Data records →
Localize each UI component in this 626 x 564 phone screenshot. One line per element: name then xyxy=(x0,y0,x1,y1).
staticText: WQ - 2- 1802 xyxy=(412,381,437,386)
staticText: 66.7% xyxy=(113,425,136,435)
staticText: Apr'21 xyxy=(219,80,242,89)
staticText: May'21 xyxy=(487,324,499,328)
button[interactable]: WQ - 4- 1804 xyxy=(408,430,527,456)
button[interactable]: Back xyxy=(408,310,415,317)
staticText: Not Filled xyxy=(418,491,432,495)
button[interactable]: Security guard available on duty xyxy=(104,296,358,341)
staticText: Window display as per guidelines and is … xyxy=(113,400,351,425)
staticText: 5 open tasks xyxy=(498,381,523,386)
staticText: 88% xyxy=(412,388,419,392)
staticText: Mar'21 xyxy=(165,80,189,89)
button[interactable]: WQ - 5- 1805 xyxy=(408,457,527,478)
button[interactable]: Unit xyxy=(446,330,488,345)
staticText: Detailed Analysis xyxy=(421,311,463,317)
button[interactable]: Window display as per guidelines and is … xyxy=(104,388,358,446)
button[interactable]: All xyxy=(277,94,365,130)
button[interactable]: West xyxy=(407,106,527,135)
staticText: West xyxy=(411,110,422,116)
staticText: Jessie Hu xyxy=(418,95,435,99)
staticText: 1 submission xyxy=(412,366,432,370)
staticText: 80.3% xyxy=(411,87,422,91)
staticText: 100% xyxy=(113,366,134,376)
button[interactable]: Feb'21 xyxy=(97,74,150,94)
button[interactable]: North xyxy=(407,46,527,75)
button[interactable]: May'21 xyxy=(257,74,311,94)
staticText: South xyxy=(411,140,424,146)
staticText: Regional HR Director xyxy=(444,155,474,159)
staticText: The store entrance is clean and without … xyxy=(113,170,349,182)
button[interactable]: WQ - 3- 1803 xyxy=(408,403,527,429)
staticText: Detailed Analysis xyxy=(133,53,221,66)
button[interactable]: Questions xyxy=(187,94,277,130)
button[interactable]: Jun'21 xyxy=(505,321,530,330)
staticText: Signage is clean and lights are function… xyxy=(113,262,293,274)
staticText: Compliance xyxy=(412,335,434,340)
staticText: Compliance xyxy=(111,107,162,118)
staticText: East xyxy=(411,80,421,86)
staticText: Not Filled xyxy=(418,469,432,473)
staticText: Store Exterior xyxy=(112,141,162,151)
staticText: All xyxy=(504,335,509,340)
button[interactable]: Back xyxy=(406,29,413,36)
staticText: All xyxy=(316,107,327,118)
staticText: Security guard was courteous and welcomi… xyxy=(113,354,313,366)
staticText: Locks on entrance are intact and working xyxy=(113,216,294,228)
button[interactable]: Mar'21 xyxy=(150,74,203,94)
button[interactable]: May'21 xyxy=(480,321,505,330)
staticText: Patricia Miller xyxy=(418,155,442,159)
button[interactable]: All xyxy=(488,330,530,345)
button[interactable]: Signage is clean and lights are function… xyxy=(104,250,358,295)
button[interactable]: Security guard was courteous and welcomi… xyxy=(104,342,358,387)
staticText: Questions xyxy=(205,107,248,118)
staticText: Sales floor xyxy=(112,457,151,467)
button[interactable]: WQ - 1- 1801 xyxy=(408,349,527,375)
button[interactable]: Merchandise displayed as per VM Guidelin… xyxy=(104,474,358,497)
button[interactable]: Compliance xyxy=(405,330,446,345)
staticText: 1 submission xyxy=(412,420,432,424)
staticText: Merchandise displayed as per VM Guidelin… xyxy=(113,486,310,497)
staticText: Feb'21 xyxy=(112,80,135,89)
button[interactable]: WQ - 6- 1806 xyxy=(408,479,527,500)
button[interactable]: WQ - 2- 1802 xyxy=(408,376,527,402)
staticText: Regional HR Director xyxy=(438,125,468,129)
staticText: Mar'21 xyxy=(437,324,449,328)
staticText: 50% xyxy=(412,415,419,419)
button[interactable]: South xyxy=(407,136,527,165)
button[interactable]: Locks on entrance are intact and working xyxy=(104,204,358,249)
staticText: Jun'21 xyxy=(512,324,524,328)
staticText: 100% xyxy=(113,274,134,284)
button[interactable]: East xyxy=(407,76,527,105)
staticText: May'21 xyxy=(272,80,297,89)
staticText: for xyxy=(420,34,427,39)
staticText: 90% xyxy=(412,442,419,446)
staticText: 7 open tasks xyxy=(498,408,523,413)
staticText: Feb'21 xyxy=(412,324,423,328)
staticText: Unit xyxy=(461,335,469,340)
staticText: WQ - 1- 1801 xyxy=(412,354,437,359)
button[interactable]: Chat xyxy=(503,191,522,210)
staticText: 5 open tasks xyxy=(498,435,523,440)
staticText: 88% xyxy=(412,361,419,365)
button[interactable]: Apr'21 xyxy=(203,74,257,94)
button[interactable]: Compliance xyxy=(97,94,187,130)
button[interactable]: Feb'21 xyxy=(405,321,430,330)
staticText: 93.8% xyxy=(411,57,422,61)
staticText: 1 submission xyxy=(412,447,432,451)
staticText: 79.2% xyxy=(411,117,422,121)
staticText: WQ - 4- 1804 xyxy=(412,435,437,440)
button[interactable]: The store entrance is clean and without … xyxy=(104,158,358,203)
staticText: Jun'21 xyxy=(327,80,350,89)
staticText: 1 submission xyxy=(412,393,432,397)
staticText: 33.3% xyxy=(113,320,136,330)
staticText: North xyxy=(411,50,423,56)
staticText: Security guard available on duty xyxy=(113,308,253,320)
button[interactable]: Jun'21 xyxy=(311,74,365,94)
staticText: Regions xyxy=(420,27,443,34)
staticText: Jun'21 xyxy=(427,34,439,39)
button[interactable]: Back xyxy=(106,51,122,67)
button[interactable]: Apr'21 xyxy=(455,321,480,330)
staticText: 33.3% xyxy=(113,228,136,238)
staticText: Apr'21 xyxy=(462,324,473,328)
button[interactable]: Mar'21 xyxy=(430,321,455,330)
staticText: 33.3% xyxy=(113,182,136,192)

Task requirements → Go over the records above and tally each line that includes "intact". Give the total by itself.

Completed task → 2